“The biggest driver (pun intended) of car use for us is visiting friends. My family lives in the city, and so do most of my old friends. I, do, however, have one or two close friends who live outside of bus range; my husband has several…
I like to reciprocate visits to friends and not always have them come to us, but renting a car just to go sit in a girlfriend’s living room is not something I’m going to go every week—or, for that matter, every month. Most of my husband’s friends have kids, and they are forever having baby showers and birthday parties and Super Bowl parties and et cetera. Sometimes we can take the bus to these events, but these are two-transfer rides with long wait times and infrequent service… Many times, we cannot take the bus to these events and so either have to rent a car or skip the trip…
So, after all that, my question is: Do any other car-free parents have this problem, and if so how do you handle it?”
I wrote a little bit about this a while back, but mostly in the context of new friends. But the existing friends and family are a tougher problem. Some strategies we have are to host events instead of transporting ourselves to other peoples’ houses, especially if it’s for an activity along the lines of “hanging out in a living room”. It’s easier for us to feed and host people than it is for us to get to them, and hey, then they don’t have to cook, so it’s a win for them. For friends with kids who live in the burbs, we sometimes arrange for transit accessible meet ups at kid friendly activities that they’d probably come into town for occasionally anyway (like a trip to the Boston Children’s Museum).
But that doesn’t really answer the question of the baby shower or the super bowl party, that really is happening at someone else’s place, and that someone didn’t really consider bus routes when they bought their lovely 4 bedroom in the burbs. One strategy is to increase the threshold for what you consider a true social obligation. If the baby shower is for someone you really care about, and particularly if it is for family, then maybe it is something you need to be there for since a baby is kind of a big deal. The super bowl party might be less of a true social obligation (but keep in mind, I’m not a football fan, so feel free to disagree for your own life). If you decide you really need to be there, one option is to divide and conquer. If only one grown-up goes, you might be able to beg a ride from a driving friend, and lord knows the toddler doesn’t want to go anyway. If you can’t rustle up a ride ahead of time, go ahead and take the 3 bus trip, knowing you’ll probably be able to hitch a ride home since everyone there will be horrified that you didn’t drive and will be falling all over themselves to offer you a ride home (just say at moderate volume “oh, I need to head out soon to catch the bus, I’ve had a great time!” and you’ll have 10 offers of a ride…but all of those offers evaporate if a carseat is involved).

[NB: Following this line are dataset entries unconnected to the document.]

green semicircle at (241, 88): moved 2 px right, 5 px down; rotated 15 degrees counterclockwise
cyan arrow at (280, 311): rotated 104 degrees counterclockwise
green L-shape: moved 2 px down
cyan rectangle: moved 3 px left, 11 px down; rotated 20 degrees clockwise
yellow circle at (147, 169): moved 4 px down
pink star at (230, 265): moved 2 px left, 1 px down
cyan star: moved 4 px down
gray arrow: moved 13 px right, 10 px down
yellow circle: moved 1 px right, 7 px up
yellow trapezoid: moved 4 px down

The social pressure to maintain tit-for-tat invitations is very strong, but is nearly impossible to maintain for a carfree person (especially a parent of small kids) in a social world that assumes you have a car. These social rules are largely unspoken. It might happen that you gradually come to fewer and fewer parties, and eventually you just aren’t invited anymore. Honestly, for some friends, that may not be such an awful thing. I’m sure your old friends are wonderful, but is each and every relationship really one of those friendships meant to last a lifetime? Most friendships do eventually fade, especially once kids are in the picture, and you know, that can be OK (and isn’t that kind of what facebook is for?) But some of those friendships are probably ones you really want to maintain and are willing to work for. For these friendships, a little communication is in order.

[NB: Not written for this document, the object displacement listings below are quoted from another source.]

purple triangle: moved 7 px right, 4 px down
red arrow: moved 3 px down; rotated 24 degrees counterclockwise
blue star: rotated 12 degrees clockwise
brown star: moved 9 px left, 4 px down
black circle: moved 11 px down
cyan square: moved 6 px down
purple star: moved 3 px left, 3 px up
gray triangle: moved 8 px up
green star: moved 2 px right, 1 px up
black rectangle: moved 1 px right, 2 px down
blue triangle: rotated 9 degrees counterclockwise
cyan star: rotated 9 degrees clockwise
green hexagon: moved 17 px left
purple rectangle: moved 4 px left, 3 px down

I’m reminded of a situation with some of our best friends (fortunately, they are the kind that live in walking distance!). We both have 3 y.o. kids, but theirs is a more finicky sleeper. When he was little, he couldn’t sleep at our house. He still has a much more rigorous nap schedule. However, our kid was fine sleeping at their house and could be a little more flexible on timing at a younger age. As a result, we frequently ended up going to their place and having our kid nap or even sleep overnight there. We started feeling really bad for never having them over and for eating too much of their delicious food. So, at some point, we actually talked about it. We established that for them, it was easier to just host us than to mess up their kids sleep, so it was OK for all of us if we didn’t host as often. Now, that conversation was probably a year and a half ago now, so we should probably have it again, especially since baby nap schedules trump 3-year-old nap schedules and baby R has been added to the mix. Maybe now we can return the favor and feed them (C & D — let’s discuss!). But the point remains, we felt bad for not meeting our social obligations, but there was a good reason for it, and it turned out that there was an arrangement that worked.

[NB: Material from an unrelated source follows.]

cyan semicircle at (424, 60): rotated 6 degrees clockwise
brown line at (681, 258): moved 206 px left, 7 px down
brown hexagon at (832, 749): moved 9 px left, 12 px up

Perhaps it’s similar for those really close friends who had the audacity to move to the burbs without checking with you, first. Go ahead and tell them, out loud, how truly difficult it is for you to get to them (even though you feel pressure to prove anything can be done by bus) but that you value the friendship and would hate to lose it due to logistical difficulties. Say that you’d really rather host them when you get together or meet at a restaurant or activity in bus range, but let them know that for the really big stuff (the baby shower, the wedding), you’ll suck it up and rent a car. If you can actually communicate about the unspoken obligations, you can probably come up with a level of contact that maintains the friendship.
(And congratulations to BusChick and BusNerd on the impending arrival of BusBaby #2!)